NO BRASIL, O ESTADO DO ACRE MEDE O "BEM-ESTAR SUSTENTÁVEL"
Laurence Caramel
Le Monde
Fazendo uma simples leitura das estatísticas, não parece ser bom viver no Estado do Acre, no Brasil, pequeno território da Amazônia. Ele mostra resultados fracos em matéria de desenvolvimento humano, levando em consideração o indicador da ONU, calculado desde 1990, e que avalia, além da riqueza material (PIB per capita), o acesso da população aos serviços de saúde e educação.
No entanto, os habitantes dessa região florestal não são mais desprivilegiados do que os excluídos das favelas do Rio de Janeiro ou de São Paulo. Pelo contrário. Mas o essencial de suas atividades foge da contabilidade nacional que, da megalópole à aldeia amazonense, utiliza os mesmos critérios para avaliar o bem-estar de uma sociedade. Matéria de Laurence Caramel, do Le Monde.
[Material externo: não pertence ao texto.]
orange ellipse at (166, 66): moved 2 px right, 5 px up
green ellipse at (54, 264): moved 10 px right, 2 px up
“Imagine que a floresta constitui o supermercado onde fazemos nossas compras essenciais, mas isso não aparece em nenhum lugar, pois há poucas trocas monetárias. Resumindo, é fácil concluir que nós somos subnutridos”, explica Carlos Duarte, secretário de Estado do Acre na floresta. É tão simplista acreditar que os cidadãos do Acre não têm cuidados médicos, uma vez que o acesso às infraestruturas modernas de saúde é menos fácil que nas grandes cidades; ou que têm situação precária de moradia, raramente dispondo de um “habitat adequado” que, segundo as estatísticas nacionais, deve ser construído em pedra ou em tijolo, comportar dois cômodos e ser cercado de uma calçada pavimentada. Na verdade, os cuidados são muitas vezes garantidos por uma medicina tradicional que extrai seus remédios das plantas, e os caboclos vivem em casas de madeira construídas sobre palafitas, mais bem adaptadas ao clima do que cubos de concreto.
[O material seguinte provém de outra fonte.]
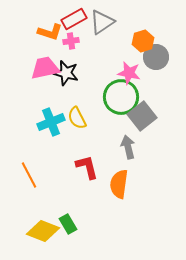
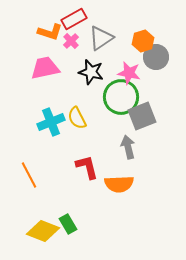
gray triangle: moved 1 px left, 16 px down
pink cross: rotated 35 degrees counterclockwise
black star: moved 25 px right, 1 px up
gray square: rotated 16 degrees clockwise
orange semicircle: rotated 100 degrees counterclockwise
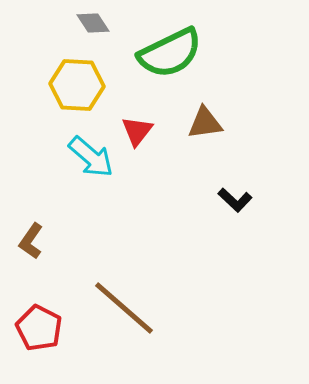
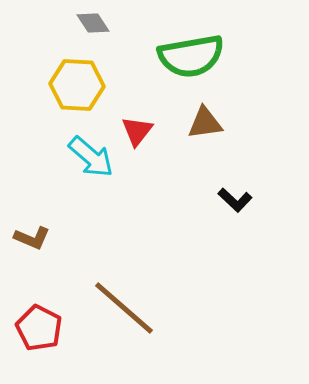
green semicircle: moved 21 px right, 3 px down; rotated 16 degrees clockwise
brown L-shape: moved 1 px right, 3 px up; rotated 102 degrees counterclockwise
No início do século 20, graças ao boom da borracha, o Acre era uma região rica, a ponto de fornecer quase um terço do PIB brasileiro. A concorrência asiática pôs um fim a essa epopeia há muito tempo. No entanto, as lideranças da região continuam a pensar que sua floresta merece ser preservada e que ela traz mais benefícios quando está “em pé” do que quando entregue à exploração industrial, ou transformada em pasto ou campos de soja.
Essa ideia, hoje defendida pelo governador Binho Marques, do Partido dos Trabalhadores, retoma o velho combate dos seringueiros. Faltava uma demonstração. O Acre se voltou, então, para os economistas, para que eles elaborassem um novo indicador de riqueza: o indicador de “bem-estar sustentável”.
“Nós elaboramos um indicador de desenvolvimento humano, integrando a ele uma dimensão ambiental”, explica o coordenador do projeto André Abreu, da fundação France Libertés. Foram levadas em conta a qualidade dos solos, reservas de água, preservação da biodiversidade, emissões de CO2 etc., ao lado de critérios mais tradicionais: renda, saúde, educação, moradia. Esse trabalho, realizado pelo economista Jean Gadrey e uma equipe de pesquisadores da universidade de Lille, acaba de ser concluído. Resta fazer com que ele seja validado pela população: “Vamos consultar diferentes grupos sociais para ter certeza de que nosso indicador reflete sua concepção de bem-estar”, diz Abreu.
Paralelamente, o governo procurou valorizar mais a produção ligada à floresta para melhorar a renda da população. “Há alguns anos um hectare valia US$20, quando a mesma superfície plantada com soja poderia render US$ 600. A esse preço, era muito difícil lutar contra o desmatamento”, constata Duarte.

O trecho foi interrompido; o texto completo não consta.